In the entries that follow, find the word "frietjes" and report each line it is on.

+++++

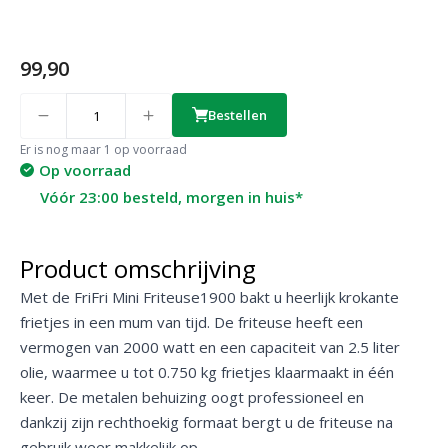
99,90
Quantity
Bestellen
Er is nog maar 1 op voorraad
Op voorraad
Vóór 23:00 besteld, morgen in huis*
Product omschrijving
Met de FriFri Mini Friteuse1900 bakt u heerlijk
krokante
frietjes in een mum van tijd. De friteuse heeft een
vermogen van 2000 watt en een capaciteit van 2.5 liter
olie, waarmee u tot 0.750 kg frietjes klaarmaakt in één
keer. De metalen behuizing oogt professioneel en
dankzij zijn rechthoekig formaat bergt u de friteuse na
gebruik weer makkelijk op.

+++++

Response below:
frietjes in een mum van tijd. De friteuse heeft een
olie, waarmee u tot 0.750 kg frietjes klaarmaakt in één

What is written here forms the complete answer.